> _What you are asked to do_: In the records below, reproduce exactly the lines from the one containing "de los Productos)" through the one containing "inkl. Ausstattung", both included, and omit the pictures.
___ Stored data ___
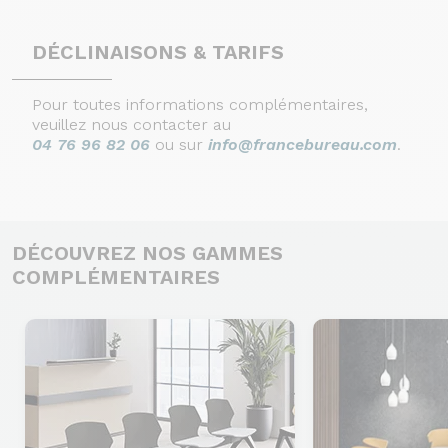
DÉCLINAISONS & TARIFS
Pour toutes informations complémentaires,
veuillez nous contacter au
04 76 96 82 06
ou sur
info@francebureau.com
.
DÉCOUVREZ NOS GAMMES
COMPLÉMENTAIRES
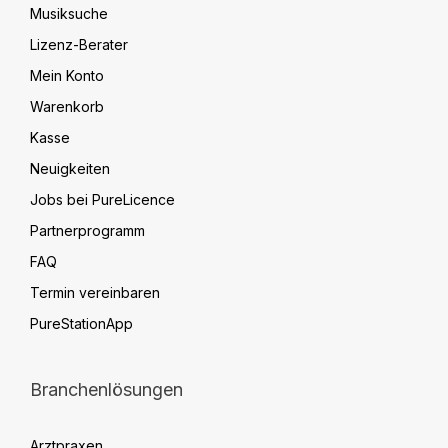
Musiksuche
Lizenz-Berater
Mein Konto
Warenkorb
Kasse
Neuigkeiten
Jobs bei PureLicence
Partnerprogramm
FAQ
Termin vereinbaren
PureStationApp
Branchenlösungen
Arztpraxen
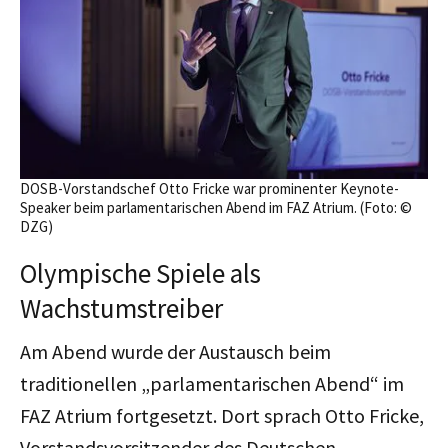
DOSB-Vorstandschef Otto Fricke war prominenter Keynote-
Speaker beim parlamentarischen Abend im FAZ Atrium. (Foto: ©
DZG)
Olympische Spiele als
Wachstumstreiber
Am Abend wurde der Austausch beim
traditionellen „parlamentarischen Abend“ im
FAZ Atrium fortgesetzt. Dort sprach Otto Fricke,
Vorstandsvorsitzender des Deutschen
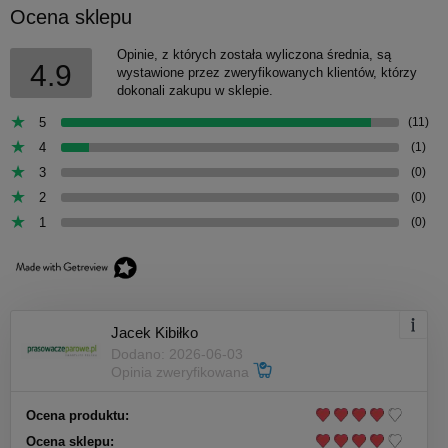
Ocena sklepu
Opinie, z których została wyliczona średnia, są
4.9
wystawione przez zweryfikowanych klientów, którzy
dokonali zakupu w sklepie.
5
(11)
4
(1)
3
(0)
2
(0)
1
(0)
Jacek Kibiłko
Dodano: 2026-06-03
Opinia zweryfikowana
Ocena produktu:
Ocena sklepu:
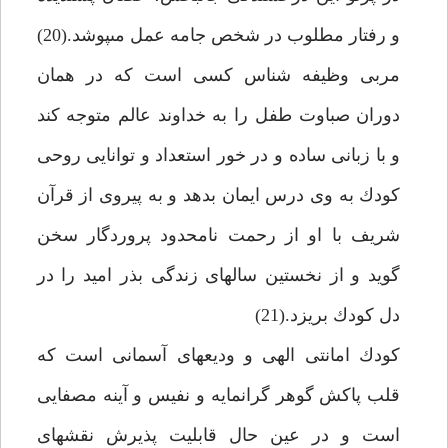
و رفتار مطلوب در شخص جامه عمل مى‏پوشد.(20)
مربى وظيفه شناس كسى است كه در همان
دوران صباوت طفل را به خداوند عالم متوجه كند
و با زبانى ساده و در خور استعداد و توانايى روحى
كودك به وى درس ايمان بدهد و به پيروى از قرآن
شريف با او از رحمت نامحدود پروردگار سخن
گويد و از نخستين سال‏هاى زندگى بذر اميد را در
دل كودك بريزد.(21)
كودك امانتى الهى و وديعه‏اى آسمانى است كه
قلب پاكش گوهر گرانمايه و نفيس و آينه مصفايى
است و در عين حال قابليت پذيرش نقش‏هاى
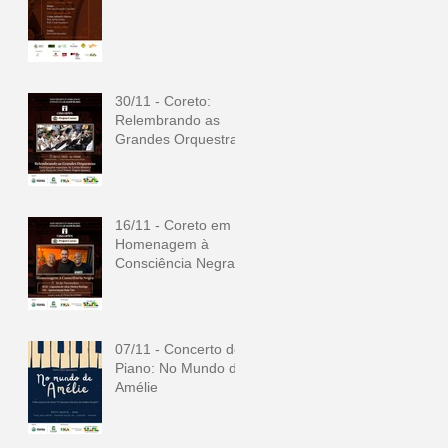
30/11 - Coreto:
Relembrando as
Grandes Orquestras
16/11 - Coreto em
Homenagem à
Consciência Negra
07/11 - Concerto de
Piano: No Mundo de
Amélie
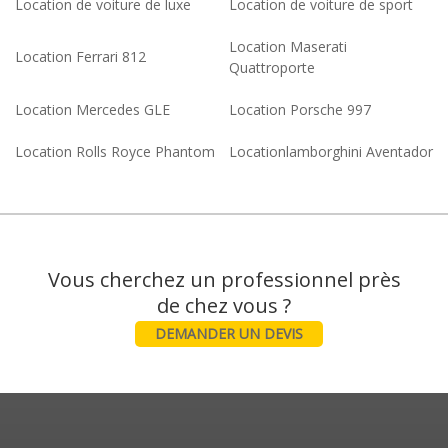
Location de voiture de luxe
Location de voiture de sport
Location Maserati
Location Ferrari 812
Quattroporte
Location Mercedes GLE
Location Porsche 997
Location Rolls Royce Phantom
Locationlamborghini Aventador
Vous cherchez un professionnel près
DEMANDER UN DEVIS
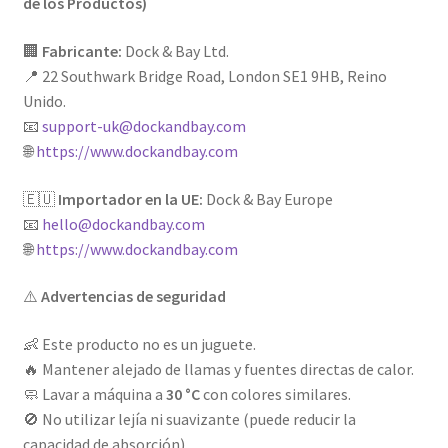
de los Productos)
🏢
Fabricante:
Dock & Bay Ltd.
📍 22 Southwark Bridge Road, London SE1 9HB, Reino
Unido.
📧
support-uk@dockandbay.com
🌐
https://www.dockandbay.com
🇪🇺
Importador en la UE:
Dock & Bay Europe
📧
hello@dockandbay.com
🌐
https://www.dockandbay.com
⚠️
Advertencias de seguridad
👶 Este producto no es un juguete.
🔥 Mantener alejado de llamas y fuentes directas de calor.
🧼 Lavar a máquina a
30 °C
con colores similares.
🚫 No utilizar lejía ni suavizante (puede reducir la
capacidad de absorción).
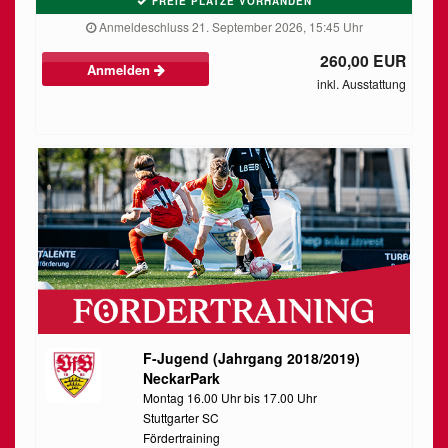
FREIE PLÄTZE VORHANDEN
Anmeldeschluss 21. September 2026, 15:45 Uhr
260,00 EUR
Anmelden
inkl. Ausstattung
F-Jugend (Jahrgang 2018/2019)
NeckarPark
Montag 16.00 Uhr bis 17.00 Uhr
Stuttgarter SC
Fördertraining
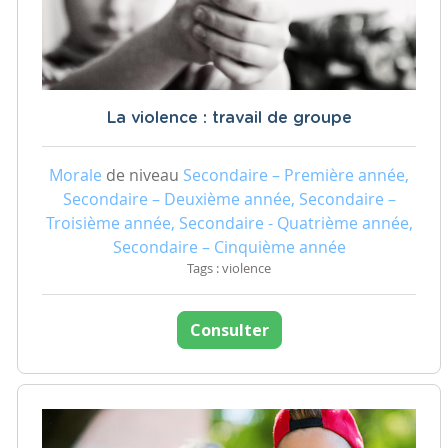
La violence : travail de groupe
Morale
de niveau
Secondaire – Première année,
Secondaire – Deuxième année, Secondaire –
Troisième année, Secondaire - Quatrième année,
Secondaire – Cinquième année
Tags : violence
Consulter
___
> _Response to the exercise_:
de los Productos)
🏢
Fabricante:
Dock & Bay Ltd.
📍 22 Southwark Bridge Road, London SE1 9HB, Reino
Unido.
📧
support-uk@dockandbay.com
🌐
https://www.dockandbay.com
🇪🇺
Importador en la UE:
Dock & Bay Europe
📧
hello@dockandbay.com
🌐
https://www.dockandbay.com
⚠️
Advertencias de seguridad
👶 Este producto no es un juguete.
🔥 Mantener alejado de llamas y fuentes directas de calor.
🧼 Lavar a máquina a
30 °C
con colores similares.
🚫 No utilizar lejía ni suavizante (puede reducir la
capacidad de absorción).
FREIE PLÄTZE VORHANDEN
Anmeldeschluss 21. September 2026, 15:45 Uhr
260,00 EUR
Anmelden
inkl. Ausstattung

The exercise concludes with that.